Wishlist for Stata 17

Nick Cox replied

02 Apr 2021, 07:17
#491, #493 John Mullahy Please post that also as a separate thread. (The duplication is I think justified here, as a suggestion for Stata 17 is also of interest to many people regardless of whether Stata 17 turns out to include it or they upgrade to Stata 17.)

I have other suggestions that don't depend on what StataCorp does.
3 likes
Leave a comment:
John Mullahy replied

02 Apr 2021, 06:06
Re my posting #491: Using

Code:

twoway scatteri .4 0 .3 1 .2 2 .1 3, recast(bar) ysc(r(0 .4))

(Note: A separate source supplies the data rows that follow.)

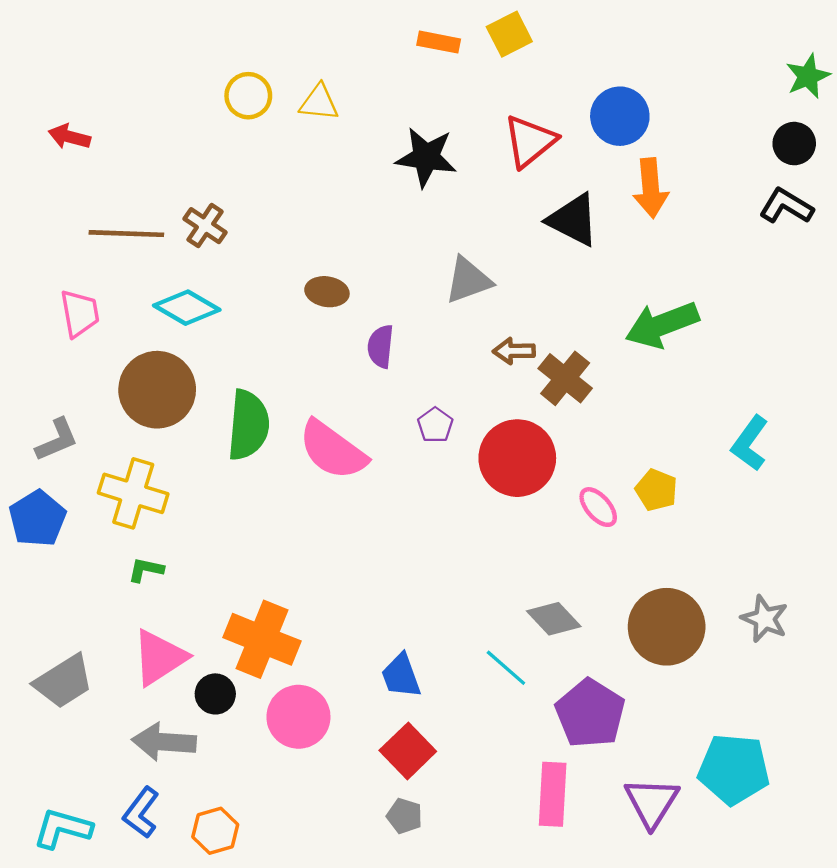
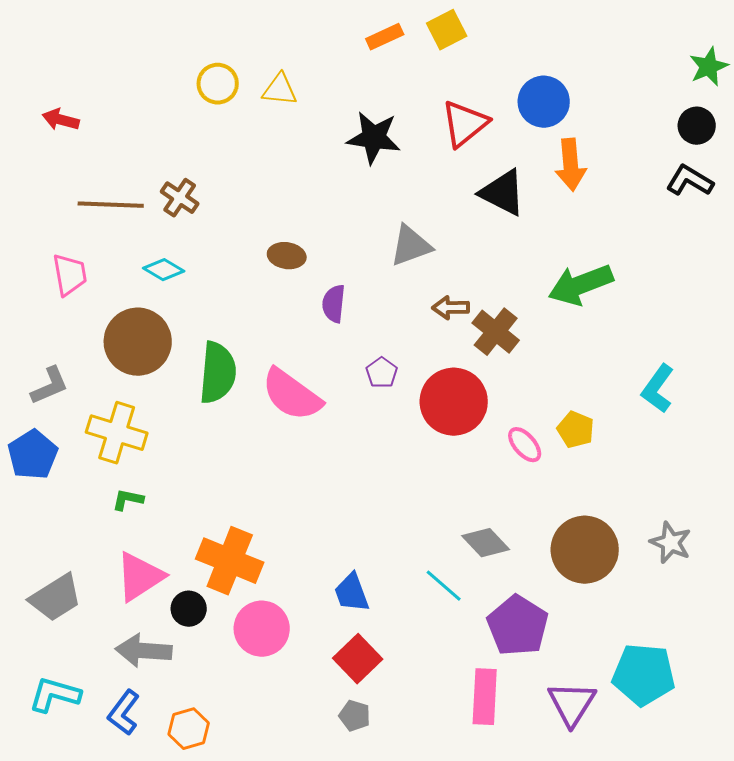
orange rectangle: (439, 42) -> (385, 37), turned -36
cyan diamond: (187, 308) -> (164, 270), size x0.7
cyan L-shape: (63, 828) -> (55, 695), moved

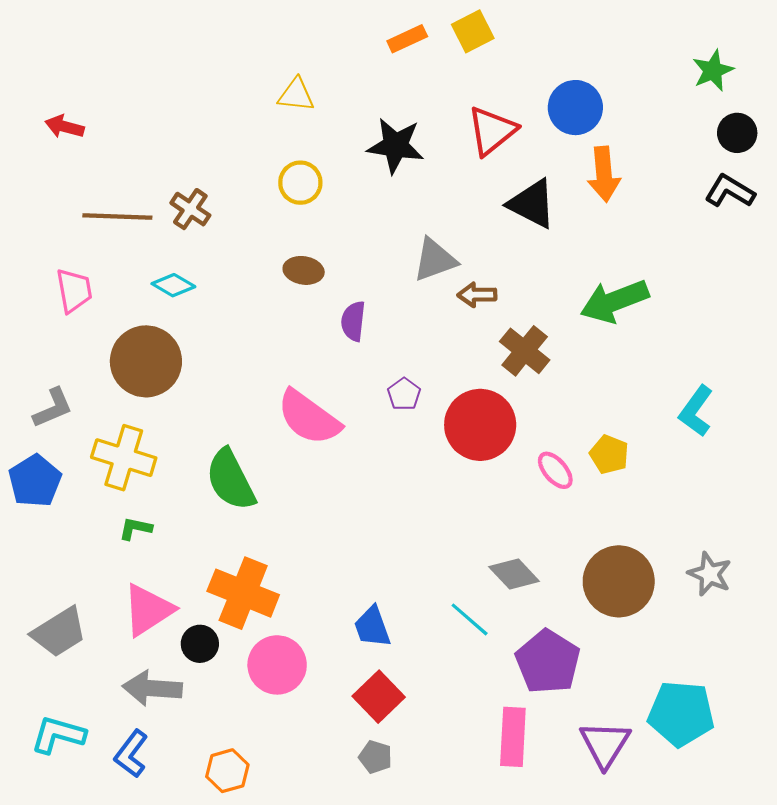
green star: (709, 67) -> (713, 71), moved
yellow circle: (218, 84) -> (300, 183), moved
brown arrow: (451, 308) -> (477, 295), moved
green semicircle: (218, 373) -> (231, 480), moved, turned 148
orange hexagon: (189, 729) -> (227, 771), moved

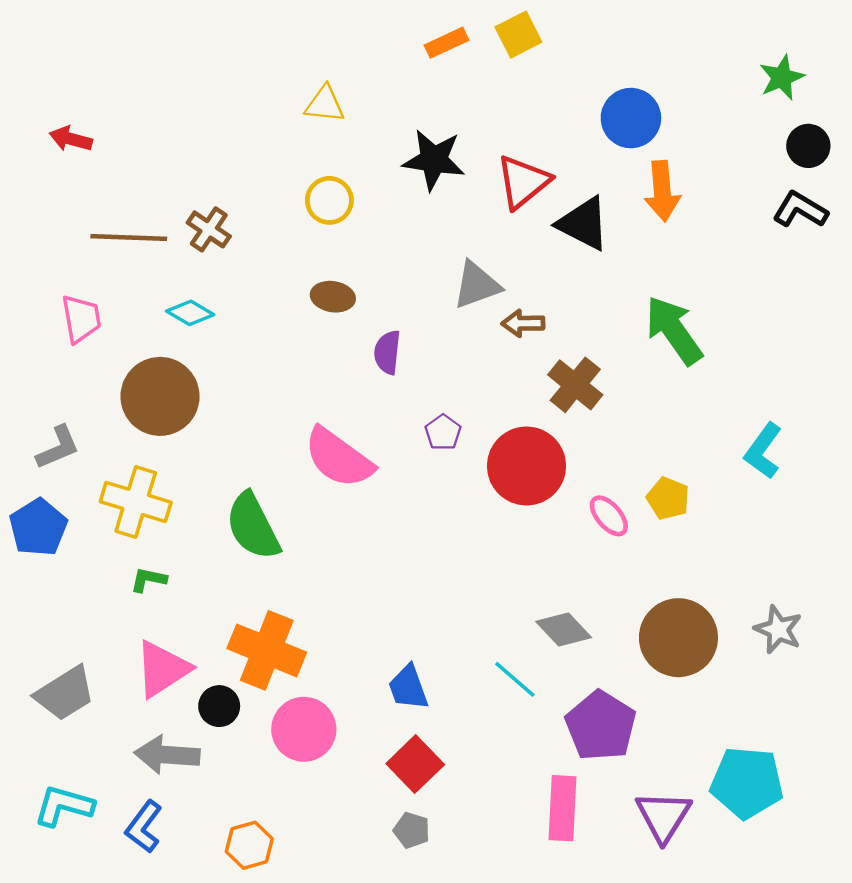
red triangle: (492, 131) -> (523, 182), moved
green arrow: (614, 301) -> (674, 330), turned 76

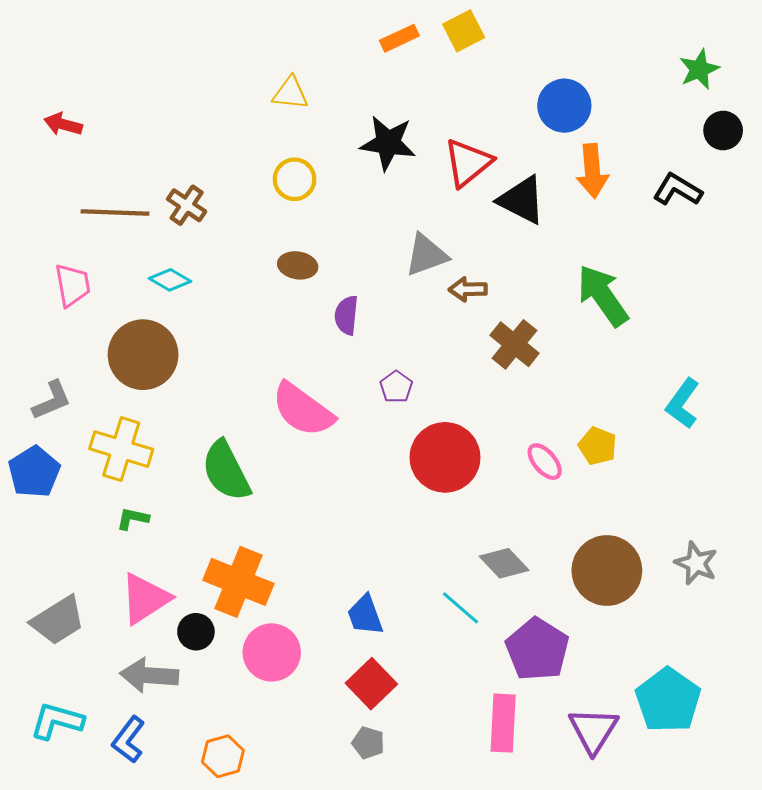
black L-shape: (800, 210) -> (677, 190), moved
red circle: (527, 466) -> (445, 457), moved
cyan pentagon: (747, 783) -> (668, 700), turned 30

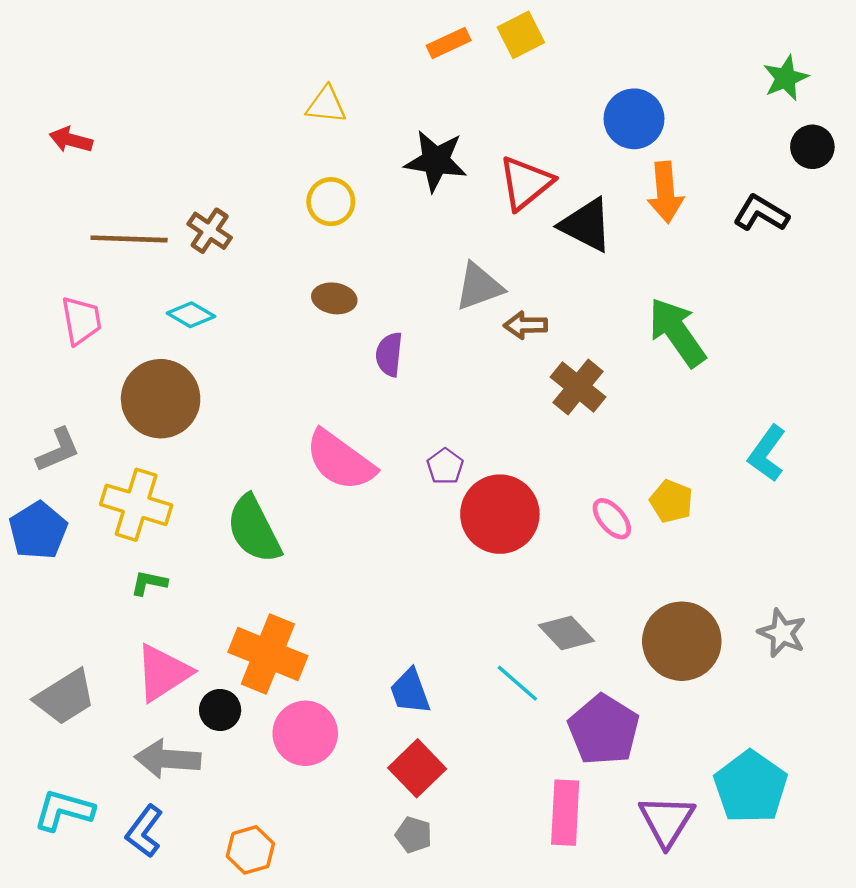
purple pentagon: (396, 387) -> (445, 466), moved

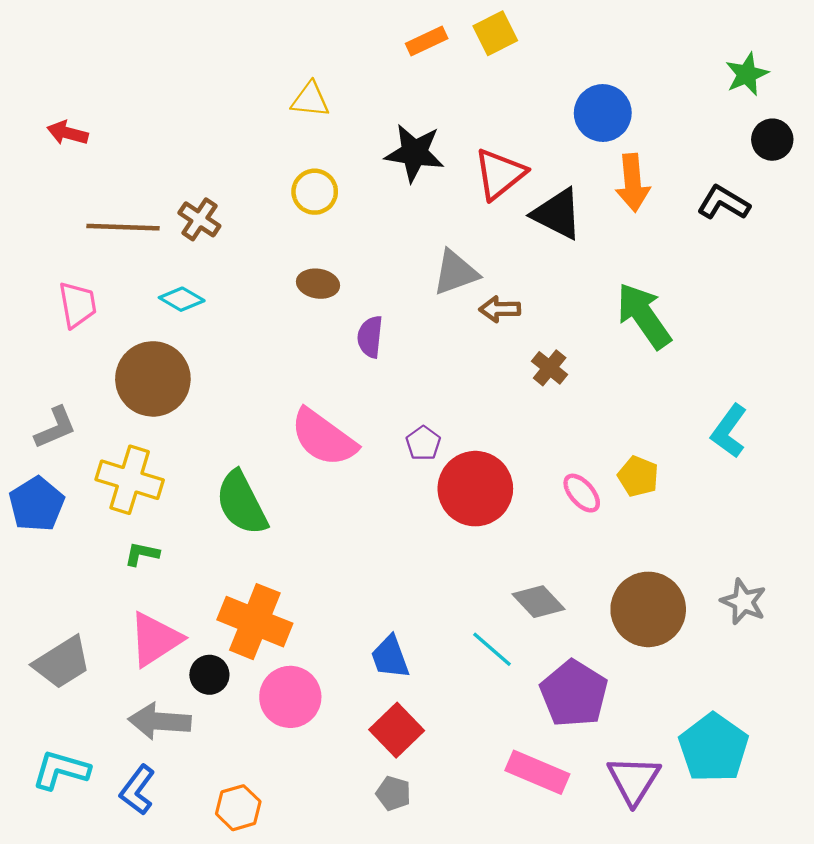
brown cross: (578, 387) -> (550, 368), size x0.7
pink rectangle: (565, 813) -> (537, 772), turned -70

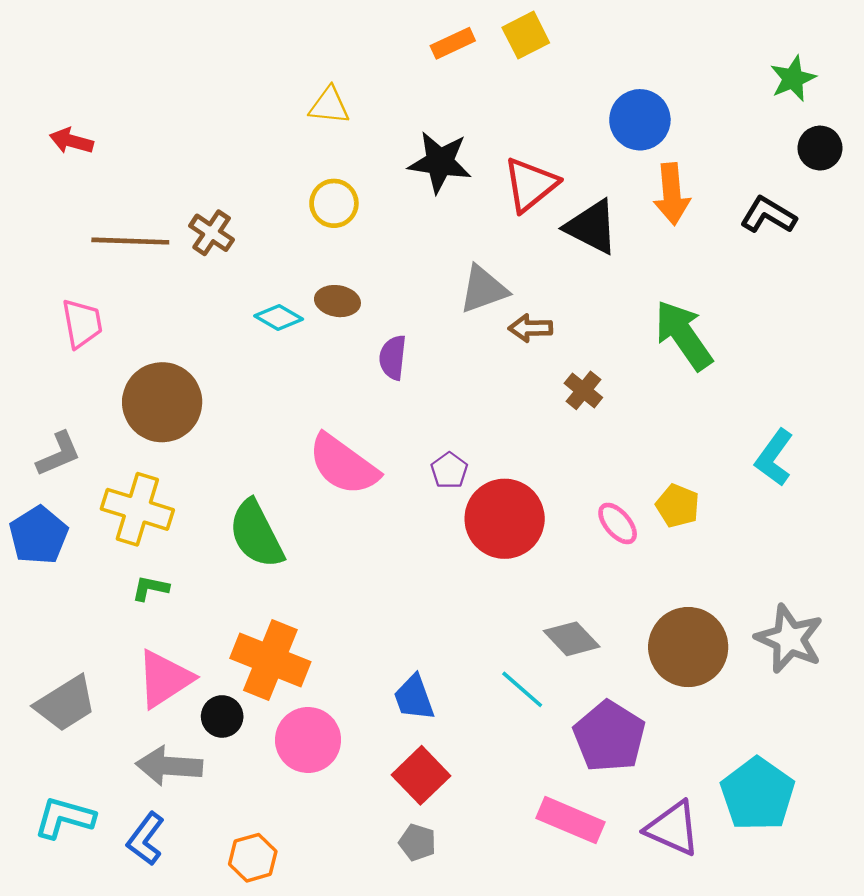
cyan diamond: (182, 299) -> (279, 318), moved
gray star: (743, 602) -> (789, 639), size x1.4
purple triangle: (634, 780) -> (673, 828), turned -38

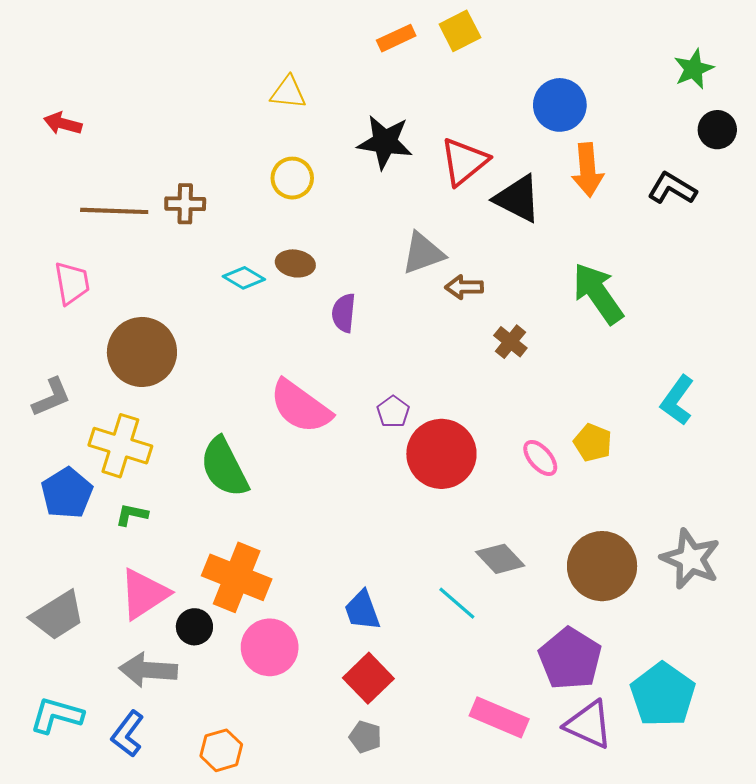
brown cross: (212, 233) -> (185, 204), turned -33
blue pentagon: (39, 535) -> (67, 493), moved
purple pentagon: (609, 736) -> (570, 659), moved

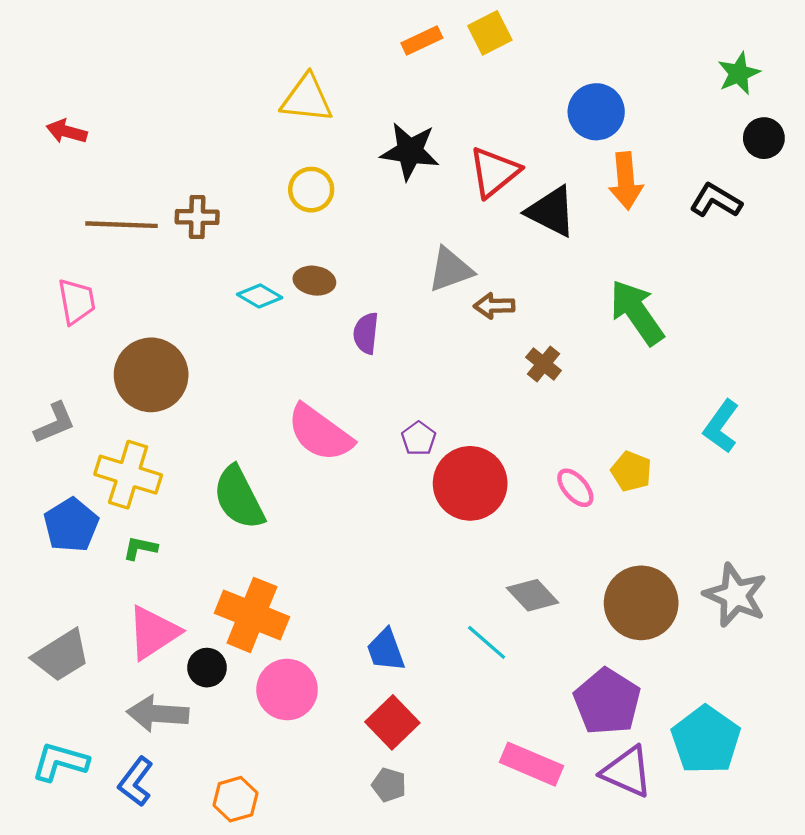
yellow triangle: (288, 93) -> (307, 99), size x1.4

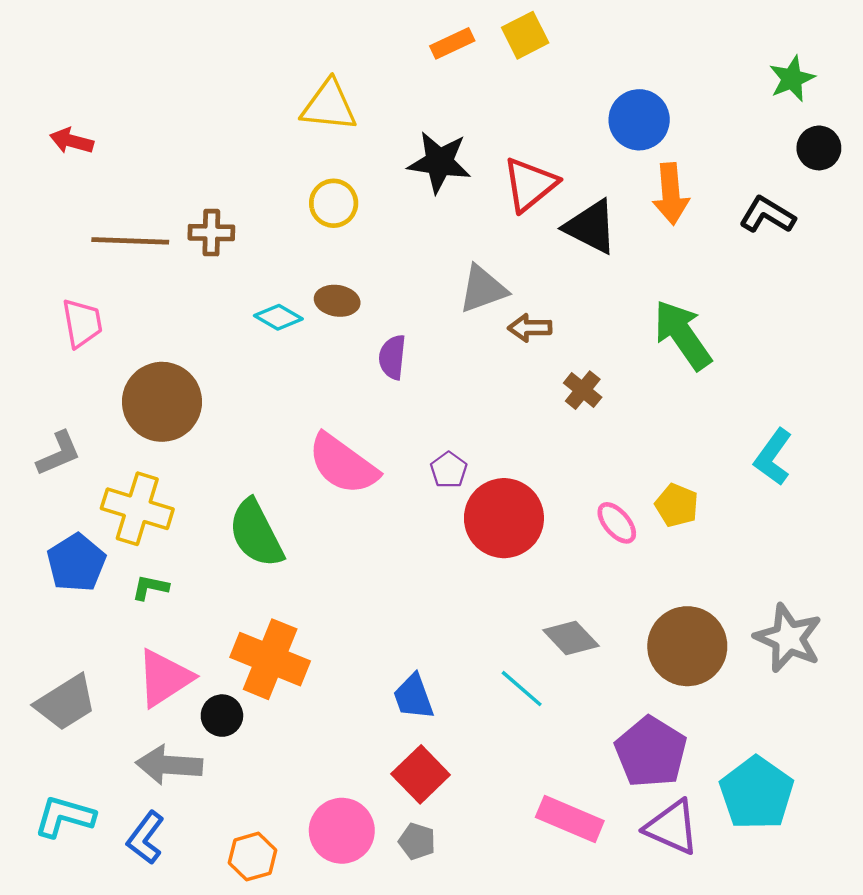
pink circle: (287, 690) -> (342, 831), moved

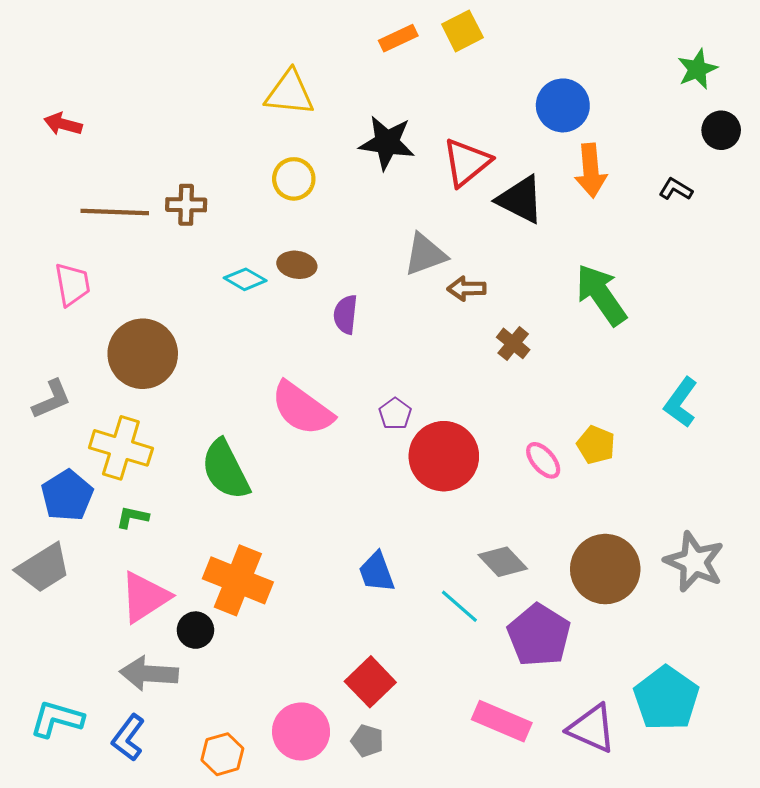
black L-shape: (767, 215) -> (676, 189), size x0.7
blue trapezoid: (413, 697) -> (377, 572), moved
gray trapezoid: (66, 703) -> (43, 568), moved
purple pentagon: (651, 752) -> (539, 635), moved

delivers pretty much what's desired. That said, a dedicated –twoway histi– command would still be nice to have.
2 likes
Leave a comment:
Mark Davis replied

01 Apr 2021, 20:39
I thought of a few things recently I would love to see. Sorry if these have already been requested.
I am hoping for stata to be able to use the apple silicone's "neural network", AKA matrix math coprocessor, to speed up certain commands. I think there could be massive gains in MATA and commands that use MATA. I've taken a look at the current implementation of the neural net and the apple libraries allow you to send multiple linear regressions only. It doesn't look too open, but there is a lot of potential.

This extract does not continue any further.